REQUIRED ACTION:
From the line below that contains "This allows you" to the line that contains "posting to require", repeat every line exactly, both ends included, and nothing else.

********************

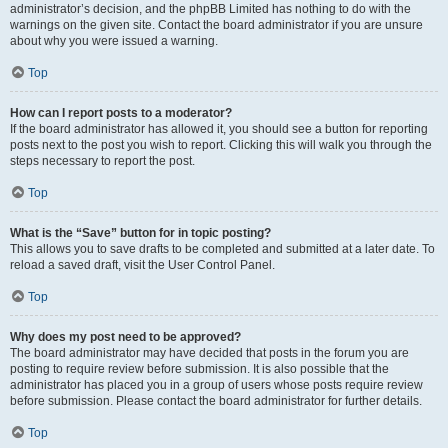
administrator’s decision, and the phpBB Limited has nothing to do with the
warnings on the given site. Contact the board administrator if you are unsure
about why you were issued a warning.
Top
How can I report posts to a moderator?
If the board administrator has allowed it, you should see a button for reporting
posts next to the post you wish to report. Clicking this will walk you through the
steps necessary to report the post.
Top
What is the “Save” button for in topic posting?
This allows you to save drafts to be completed and submitted at a later date. To
reload a saved draft, visit the User Control Panel.
Top
Why does my post need to be approved?
The board administrator may have decided that posts in the forum you are
posting to require review before submission. It is also possible that the
administrator has placed you in a group of users whose posts require review
before submission. Please contact the board administrator for further details.
Top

********************

EXERCISE RESULT:
This allows you to save drafts to be completed and submitted at a later date. To
reload a saved draft, visit the User Control Panel.
Top
Why does my post need to be approved?
The board administrator may have decided that posts in the forum you are
posting to require review before submission. It is also possible that the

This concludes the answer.